▸ EXERCISE BRIEF:
Only the pictures are to be left out, and the rest of the entries should be reproduced exactly.

▸ RECORDED INFORMATION:
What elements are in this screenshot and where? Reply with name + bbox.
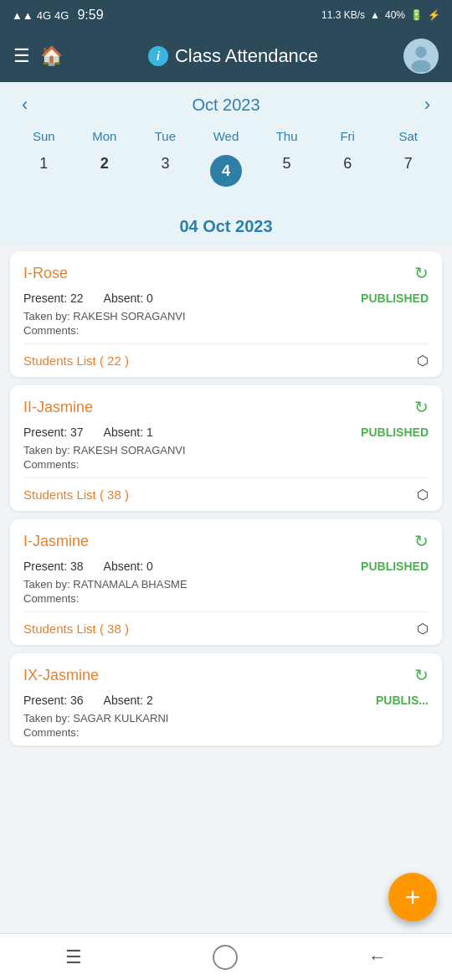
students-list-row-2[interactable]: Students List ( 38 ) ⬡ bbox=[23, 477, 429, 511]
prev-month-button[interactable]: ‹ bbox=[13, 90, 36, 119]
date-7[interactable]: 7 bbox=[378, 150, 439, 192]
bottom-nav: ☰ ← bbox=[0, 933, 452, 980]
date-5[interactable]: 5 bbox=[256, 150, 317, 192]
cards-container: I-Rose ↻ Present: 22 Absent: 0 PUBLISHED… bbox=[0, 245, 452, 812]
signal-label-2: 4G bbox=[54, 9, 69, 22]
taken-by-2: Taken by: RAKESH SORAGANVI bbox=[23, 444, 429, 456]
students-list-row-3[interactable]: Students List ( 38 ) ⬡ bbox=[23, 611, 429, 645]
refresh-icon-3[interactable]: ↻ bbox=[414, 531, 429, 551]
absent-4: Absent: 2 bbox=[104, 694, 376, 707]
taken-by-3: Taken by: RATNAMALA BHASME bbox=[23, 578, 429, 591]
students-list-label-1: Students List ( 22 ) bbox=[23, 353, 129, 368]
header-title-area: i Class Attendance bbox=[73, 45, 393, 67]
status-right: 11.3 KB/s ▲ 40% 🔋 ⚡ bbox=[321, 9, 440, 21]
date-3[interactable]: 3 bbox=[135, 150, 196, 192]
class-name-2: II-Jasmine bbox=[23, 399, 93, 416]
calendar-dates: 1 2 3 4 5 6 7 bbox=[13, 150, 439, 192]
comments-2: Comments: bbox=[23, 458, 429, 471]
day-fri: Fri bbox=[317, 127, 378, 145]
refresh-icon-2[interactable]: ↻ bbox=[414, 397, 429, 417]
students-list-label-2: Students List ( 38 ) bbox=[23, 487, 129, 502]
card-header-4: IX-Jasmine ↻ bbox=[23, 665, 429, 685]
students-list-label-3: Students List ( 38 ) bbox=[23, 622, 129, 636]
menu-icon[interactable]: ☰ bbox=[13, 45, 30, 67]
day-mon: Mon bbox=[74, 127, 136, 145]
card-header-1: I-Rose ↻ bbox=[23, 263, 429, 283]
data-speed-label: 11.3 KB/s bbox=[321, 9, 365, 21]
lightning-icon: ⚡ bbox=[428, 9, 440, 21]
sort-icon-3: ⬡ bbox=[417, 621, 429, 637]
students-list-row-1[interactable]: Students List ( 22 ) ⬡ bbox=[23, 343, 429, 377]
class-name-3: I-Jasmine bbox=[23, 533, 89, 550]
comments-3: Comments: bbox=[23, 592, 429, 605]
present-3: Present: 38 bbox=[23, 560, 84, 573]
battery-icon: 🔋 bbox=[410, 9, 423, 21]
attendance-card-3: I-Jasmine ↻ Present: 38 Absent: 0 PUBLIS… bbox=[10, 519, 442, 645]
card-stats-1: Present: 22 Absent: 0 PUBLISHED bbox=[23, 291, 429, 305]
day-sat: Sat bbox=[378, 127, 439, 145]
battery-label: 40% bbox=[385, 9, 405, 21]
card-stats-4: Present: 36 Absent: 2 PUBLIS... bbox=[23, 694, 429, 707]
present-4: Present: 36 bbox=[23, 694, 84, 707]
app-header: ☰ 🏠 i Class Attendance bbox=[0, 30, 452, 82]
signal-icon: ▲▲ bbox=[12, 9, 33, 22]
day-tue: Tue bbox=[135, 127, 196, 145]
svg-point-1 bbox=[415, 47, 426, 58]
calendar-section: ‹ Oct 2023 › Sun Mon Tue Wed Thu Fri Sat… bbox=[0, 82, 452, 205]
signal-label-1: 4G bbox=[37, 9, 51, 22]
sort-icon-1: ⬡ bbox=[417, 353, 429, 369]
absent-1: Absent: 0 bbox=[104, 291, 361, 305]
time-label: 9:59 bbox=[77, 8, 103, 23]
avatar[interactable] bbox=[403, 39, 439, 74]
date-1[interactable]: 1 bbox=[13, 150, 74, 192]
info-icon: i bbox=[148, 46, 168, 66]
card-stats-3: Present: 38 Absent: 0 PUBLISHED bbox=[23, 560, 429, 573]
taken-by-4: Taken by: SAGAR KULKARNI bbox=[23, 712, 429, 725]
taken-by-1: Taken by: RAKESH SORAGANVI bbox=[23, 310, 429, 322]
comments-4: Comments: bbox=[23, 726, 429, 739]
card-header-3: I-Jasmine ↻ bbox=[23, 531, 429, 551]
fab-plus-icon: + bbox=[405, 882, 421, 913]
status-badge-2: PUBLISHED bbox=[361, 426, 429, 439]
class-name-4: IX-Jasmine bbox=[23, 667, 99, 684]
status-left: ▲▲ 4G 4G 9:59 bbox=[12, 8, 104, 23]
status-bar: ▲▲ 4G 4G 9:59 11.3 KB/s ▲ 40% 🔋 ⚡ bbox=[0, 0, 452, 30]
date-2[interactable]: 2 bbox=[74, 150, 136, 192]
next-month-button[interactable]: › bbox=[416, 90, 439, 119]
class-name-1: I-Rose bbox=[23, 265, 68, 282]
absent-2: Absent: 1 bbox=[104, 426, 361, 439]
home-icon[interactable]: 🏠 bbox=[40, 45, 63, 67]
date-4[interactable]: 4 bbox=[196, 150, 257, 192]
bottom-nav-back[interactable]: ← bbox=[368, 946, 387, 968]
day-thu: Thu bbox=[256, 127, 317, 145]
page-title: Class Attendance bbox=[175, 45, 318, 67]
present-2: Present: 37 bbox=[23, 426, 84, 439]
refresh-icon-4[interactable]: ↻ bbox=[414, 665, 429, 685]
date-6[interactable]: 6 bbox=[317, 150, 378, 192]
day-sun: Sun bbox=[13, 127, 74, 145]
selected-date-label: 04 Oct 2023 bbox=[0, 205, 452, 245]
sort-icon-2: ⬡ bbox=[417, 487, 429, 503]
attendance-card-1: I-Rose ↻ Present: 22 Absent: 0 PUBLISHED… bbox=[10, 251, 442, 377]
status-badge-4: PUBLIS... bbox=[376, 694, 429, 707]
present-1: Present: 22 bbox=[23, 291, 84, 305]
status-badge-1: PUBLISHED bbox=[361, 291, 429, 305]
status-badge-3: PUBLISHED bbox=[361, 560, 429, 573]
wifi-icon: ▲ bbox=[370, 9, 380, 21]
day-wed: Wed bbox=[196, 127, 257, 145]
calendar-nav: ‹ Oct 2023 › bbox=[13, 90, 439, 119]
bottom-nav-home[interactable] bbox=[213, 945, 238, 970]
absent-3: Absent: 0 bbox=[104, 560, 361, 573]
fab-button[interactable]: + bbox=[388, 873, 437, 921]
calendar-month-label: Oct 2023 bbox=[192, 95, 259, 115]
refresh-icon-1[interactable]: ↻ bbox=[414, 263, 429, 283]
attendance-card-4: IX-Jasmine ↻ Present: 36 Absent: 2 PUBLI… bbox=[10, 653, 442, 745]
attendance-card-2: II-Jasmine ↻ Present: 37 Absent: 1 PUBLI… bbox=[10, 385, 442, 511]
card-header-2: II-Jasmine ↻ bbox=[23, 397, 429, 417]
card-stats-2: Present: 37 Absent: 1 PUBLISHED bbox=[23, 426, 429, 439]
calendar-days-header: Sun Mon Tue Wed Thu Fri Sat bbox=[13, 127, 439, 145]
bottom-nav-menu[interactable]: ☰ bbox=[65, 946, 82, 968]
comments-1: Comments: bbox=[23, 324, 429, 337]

▸ WRITTEN SOLUTION:
What elements are in this screenshot and where? Reply with name + bbox.
students-list-row-2[interactable]: Students List ( 38 ) ⬡ bbox=[23, 477, 429, 511]
prev-month-button[interactable]: ‹ bbox=[13, 90, 36, 119]
date-7[interactable]: 7 bbox=[378, 150, 439, 192]
bottom-nav: ☰ ← bbox=[0, 933, 452, 980]
date-5[interactable]: 5 bbox=[256, 150, 317, 192]
cards-container: I-Rose ↻ Present: 22 Absent: 0 PUBLISHED… bbox=[0, 245, 452, 812]
signal-label-2: 4G bbox=[54, 9, 69, 22]
taken-by-2: Taken by: RAKESH SORAGANVI bbox=[23, 444, 429, 456]
students-list-row-3[interactable]: Students List ( 38 ) ⬡ bbox=[23, 611, 429, 645]
refresh-icon-3[interactable]: ↻ bbox=[414, 531, 429, 551]
absent-4: Absent: 2 bbox=[104, 694, 376, 707]
taken-by-3: Taken by: RATNAMALA BHASME bbox=[23, 578, 429, 591]
students-list-label-1: Students List ( 22 ) bbox=[23, 353, 129, 368]
header-title-area: i Class Attendance bbox=[73, 45, 393, 67]
status-right: 11.3 KB/s ▲ 40% 🔋 ⚡ bbox=[321, 9, 440, 21]
date-3[interactable]: 3 bbox=[135, 150, 196, 192]
class-name-2: II-Jasmine bbox=[23, 399, 93, 416]
calendar-dates: 1 2 3 4 5 6 7 bbox=[13, 150, 439, 192]
comments-2: Comments: bbox=[23, 458, 429, 471]
day-fri: Fri bbox=[317, 127, 378, 145]
refresh-icon-2[interactable]: ↻ bbox=[414, 397, 429, 417]
students-list-label-2: Students List ( 38 ) bbox=[23, 487, 129, 502]
card-header-4: IX-Jasmine ↻ bbox=[23, 665, 429, 685]
students-list-label-3: Students List ( 38 ) bbox=[23, 622, 129, 636]
menu-icon[interactable]: ☰ bbox=[13, 45, 30, 67]
day-mon: Mon bbox=[74, 127, 136, 145]
card-header-1: I-Rose ↻ bbox=[23, 263, 429, 283]
data-speed-label: 11.3 KB/s bbox=[321, 9, 365, 21]
lightning-icon: ⚡ bbox=[428, 9, 440, 21]
sort-icon-3: ⬡ bbox=[417, 621, 429, 637]
students-list-row-1[interactable]: Students List ( 22 ) ⬡ bbox=[23, 343, 429, 377]
class-name-3: I-Jasmine bbox=[23, 533, 89, 550]
comments-3: Comments: bbox=[23, 592, 429, 605]
present-3: Present: 38 bbox=[23, 560, 84, 573]
battery-icon: 🔋 bbox=[410, 9, 423, 21]
attendance-card-3: I-Jasmine ↻ Present: 38 Absent: 0 PUBLIS… bbox=[10, 519, 442, 645]
card-stats-1: Present: 22 Absent: 0 PUBLISHED bbox=[23, 291, 429, 305]
day-sat: Sat bbox=[378, 127, 439, 145]
battery-label: 40% bbox=[385, 9, 405, 21]
card-stats-4: Present: 36 Absent: 2 PUBLIS... bbox=[23, 694, 429, 707]
present-4: Present: 36 bbox=[23, 694, 84, 707]
app-header: ☰ 🏠 i Class Attendance bbox=[0, 30, 452, 82]
signal-icon: ▲▲ bbox=[12, 9, 33, 22]
day-tue: Tue bbox=[135, 127, 196, 145]
svg-point-1 bbox=[415, 47, 426, 58]
calendar-section: ‹ Oct 2023 › Sun Mon Tue Wed Thu Fri Sat… bbox=[0, 82, 452, 205]
signal-label-1: 4G bbox=[37, 9, 51, 22]
sort-icon-1: ⬡ bbox=[417, 353, 429, 369]
absent-1: Absent: 0 bbox=[104, 291, 361, 305]
time-label: 9:59 bbox=[77, 8, 103, 23]
avatar[interactable] bbox=[403, 39, 439, 74]
date-1[interactable]: 1 bbox=[13, 150, 74, 192]
info-icon: i bbox=[148, 46, 168, 66]
card-stats-3: Present: 38 Absent: 0 PUBLISHED bbox=[23, 560, 429, 573]
taken-by-4: Taken by: SAGAR KULKARNI bbox=[23, 712, 429, 725]
taken-by-1: Taken by: RAKESH SORAGANVI bbox=[23, 310, 429, 322]
comments-4: Comments: bbox=[23, 726, 429, 739]
card-header-3: I-Jasmine ↻ bbox=[23, 531, 429, 551]
fab-plus-icon: + bbox=[405, 882, 421, 913]
status-badge-2: PUBLISHED bbox=[361, 426, 429, 439]
class-name-4: IX-Jasmine bbox=[23, 667, 99, 684]
status-left: ▲▲ 4G 4G 9:59 bbox=[12, 8, 104, 23]
status-bar: ▲▲ 4G 4G 9:59 11.3 KB/s ▲ 40% 🔋 ⚡ bbox=[0, 0, 452, 30]
date-2[interactable]: 2 bbox=[74, 150, 136, 192]
next-month-button[interactable]: › bbox=[416, 90, 439, 119]
class-name-1: I-Rose bbox=[23, 265, 68, 282]
absent-2: Absent: 1 bbox=[104, 426, 361, 439]
home-icon[interactable]: 🏠 bbox=[40, 45, 63, 67]
date-4[interactable]: 4 bbox=[196, 150, 257, 192]
bottom-nav-back[interactable]: ← bbox=[368, 946, 387, 968]
day-thu: Thu bbox=[256, 127, 317, 145]
page-title: Class Attendance bbox=[175, 45, 318, 67]
present-2: Present: 37 bbox=[23, 426, 84, 439]
refresh-icon-4[interactable]: ↻ bbox=[414, 665, 429, 685]
date-6[interactable]: 6 bbox=[317, 150, 378, 192]
day-sun: Sun bbox=[13, 127, 74, 145]
selected-date-label: 04 Oct 2023 bbox=[0, 205, 452, 245]
sort-icon-2: ⬡ bbox=[417, 487, 429, 503]
attendance-card-1: I-Rose ↻ Present: 22 Absent: 0 PUBLISHED… bbox=[10, 251, 442, 377]
status-badge-4: PUBLIS... bbox=[376, 694, 429, 707]
present-1: Present: 22 bbox=[23, 291, 84, 305]
status-badge-1: PUBLISHED bbox=[361, 291, 429, 305]
status-badge-3: PUBLISHED bbox=[361, 560, 429, 573]
wifi-icon: ▲ bbox=[370, 9, 380, 21]
day-wed: Wed bbox=[196, 127, 257, 145]
calendar-nav: ‹ Oct 2023 › bbox=[13, 90, 439, 119]
bottom-nav-home[interactable] bbox=[213, 945, 238, 970]
absent-3: Absent: 0 bbox=[104, 560, 361, 573]
fab-button[interactable]: + bbox=[388, 873, 437, 921]
calendar-month-label: Oct 2023 bbox=[192, 95, 259, 115]
refresh-icon-1[interactable]: ↻ bbox=[414, 263, 429, 283]
attendance-card-4: IX-Jasmine ↻ Present: 36 Absent: 2 PUBLI… bbox=[10, 653, 442, 745]
attendance-card-2: II-Jasmine ↻ Present: 37 Absent: 1 PUBLI… bbox=[10, 385, 442, 511]
card-header-2: II-Jasmine ↻ bbox=[23, 397, 429, 417]
card-stats-2: Present: 37 Absent: 1 PUBLISHED bbox=[23, 426, 429, 439]
calendar-days-header: Sun Mon Tue Wed Thu Fri Sat bbox=[13, 127, 439, 145]
bottom-nav-menu[interactable]: ☰ bbox=[65, 946, 82, 968]
comments-1: Comments: bbox=[23, 324, 429, 337]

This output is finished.